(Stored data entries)
^^^^^^^^^^^^^^^^
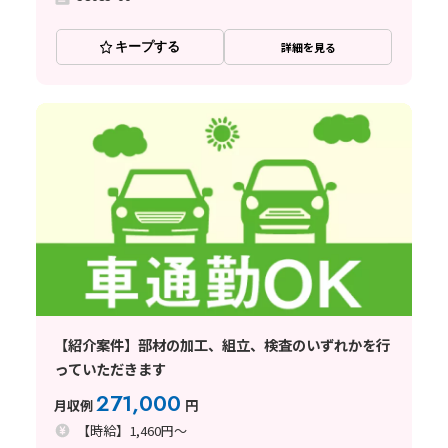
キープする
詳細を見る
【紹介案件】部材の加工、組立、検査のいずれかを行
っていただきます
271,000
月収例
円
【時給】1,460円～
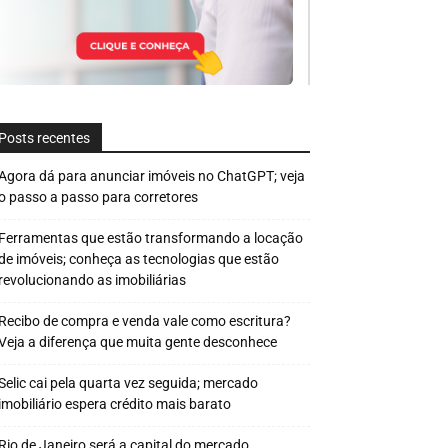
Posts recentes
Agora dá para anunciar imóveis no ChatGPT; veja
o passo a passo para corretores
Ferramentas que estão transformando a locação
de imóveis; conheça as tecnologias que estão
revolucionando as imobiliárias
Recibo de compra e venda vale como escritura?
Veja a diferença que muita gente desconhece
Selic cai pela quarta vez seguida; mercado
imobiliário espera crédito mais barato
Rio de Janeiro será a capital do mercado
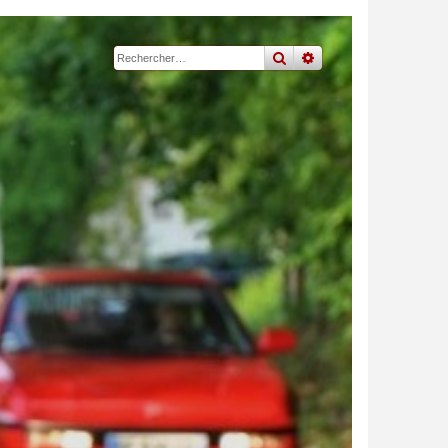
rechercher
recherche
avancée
^^^^^^^^^^^^^^^^
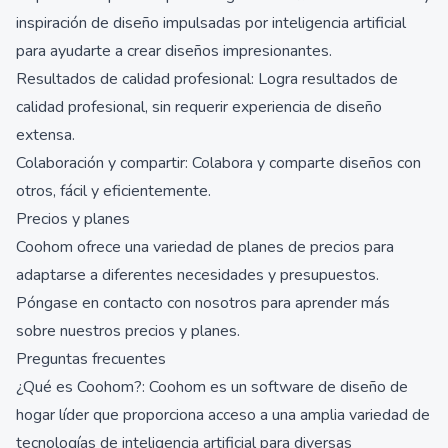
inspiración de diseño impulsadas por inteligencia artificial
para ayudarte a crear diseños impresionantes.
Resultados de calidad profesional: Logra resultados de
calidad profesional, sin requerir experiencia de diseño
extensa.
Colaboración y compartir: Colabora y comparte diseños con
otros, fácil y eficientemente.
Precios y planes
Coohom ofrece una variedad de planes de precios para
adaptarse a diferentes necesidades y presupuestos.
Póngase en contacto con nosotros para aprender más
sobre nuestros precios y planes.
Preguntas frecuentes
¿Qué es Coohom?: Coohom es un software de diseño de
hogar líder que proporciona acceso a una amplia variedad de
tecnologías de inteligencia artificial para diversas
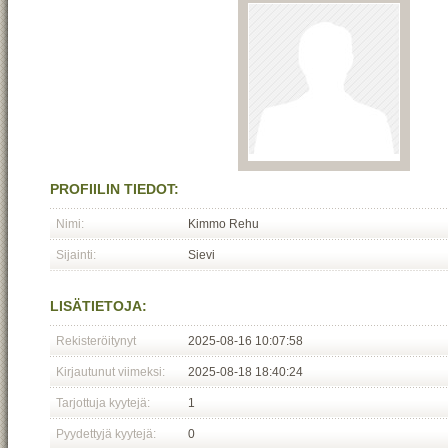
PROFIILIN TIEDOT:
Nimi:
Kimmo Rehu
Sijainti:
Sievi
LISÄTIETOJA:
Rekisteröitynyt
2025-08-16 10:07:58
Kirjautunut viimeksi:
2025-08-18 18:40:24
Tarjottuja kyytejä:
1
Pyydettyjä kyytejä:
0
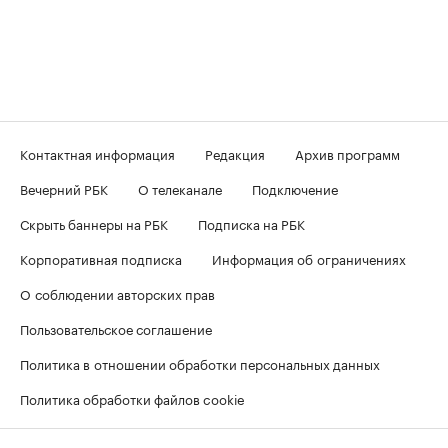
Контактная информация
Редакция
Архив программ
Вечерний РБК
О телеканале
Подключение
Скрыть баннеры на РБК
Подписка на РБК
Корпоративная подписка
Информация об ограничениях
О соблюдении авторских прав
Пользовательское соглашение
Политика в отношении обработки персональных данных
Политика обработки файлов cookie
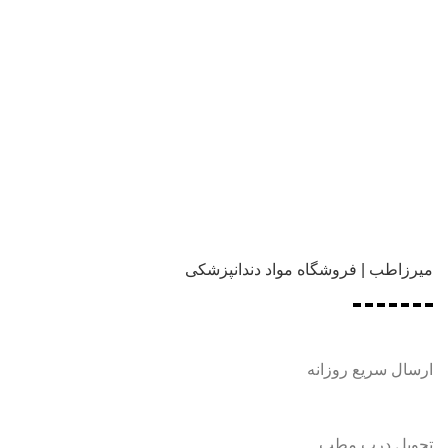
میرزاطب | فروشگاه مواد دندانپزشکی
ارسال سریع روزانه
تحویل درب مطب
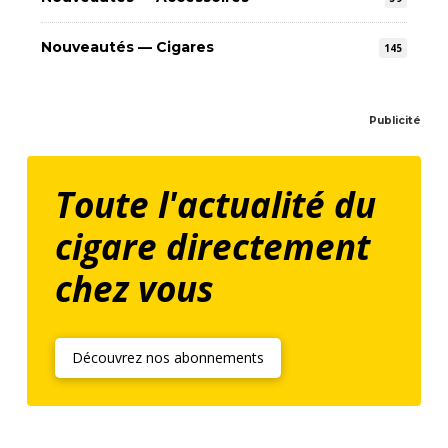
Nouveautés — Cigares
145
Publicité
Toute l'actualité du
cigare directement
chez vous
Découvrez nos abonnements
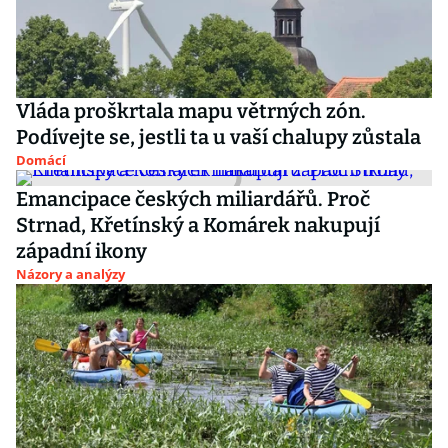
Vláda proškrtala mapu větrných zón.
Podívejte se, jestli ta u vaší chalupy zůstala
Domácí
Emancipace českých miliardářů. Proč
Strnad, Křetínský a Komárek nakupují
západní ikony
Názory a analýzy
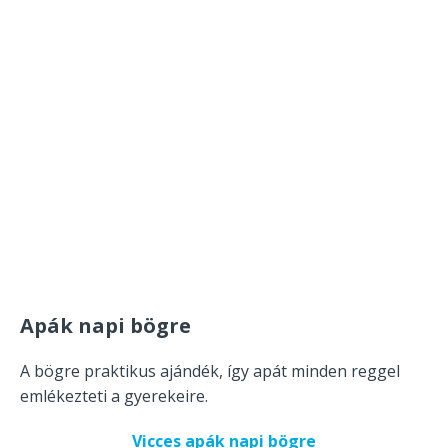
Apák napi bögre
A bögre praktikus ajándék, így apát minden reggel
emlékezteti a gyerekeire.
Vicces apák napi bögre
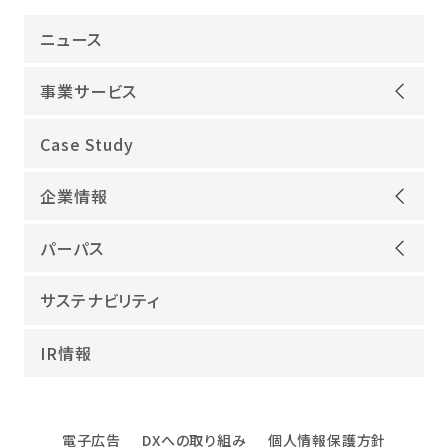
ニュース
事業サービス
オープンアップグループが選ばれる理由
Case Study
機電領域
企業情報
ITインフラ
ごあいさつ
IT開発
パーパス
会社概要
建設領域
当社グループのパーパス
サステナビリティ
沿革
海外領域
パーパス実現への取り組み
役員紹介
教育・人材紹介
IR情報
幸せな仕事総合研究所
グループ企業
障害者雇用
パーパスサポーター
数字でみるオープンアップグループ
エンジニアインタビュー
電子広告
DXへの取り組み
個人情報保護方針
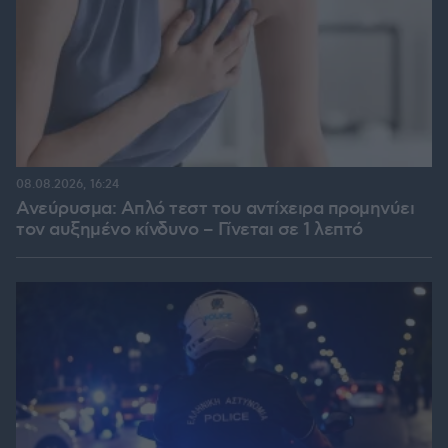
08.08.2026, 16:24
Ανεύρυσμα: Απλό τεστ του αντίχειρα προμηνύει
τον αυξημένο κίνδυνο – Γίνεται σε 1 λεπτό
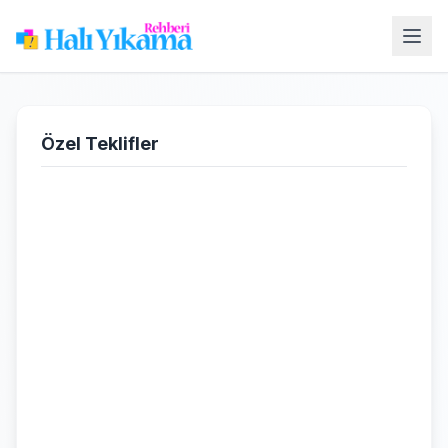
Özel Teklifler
^^^^^^^^^^^^^^^^
● **EXERCISE**
From the entries above, extract every line where the word "planes" appears.

● **EXERCISE RESPONSE**
Precios y planes
Coohom ofrece una variedad de planes de precios para
sobre nuestros precios y planes.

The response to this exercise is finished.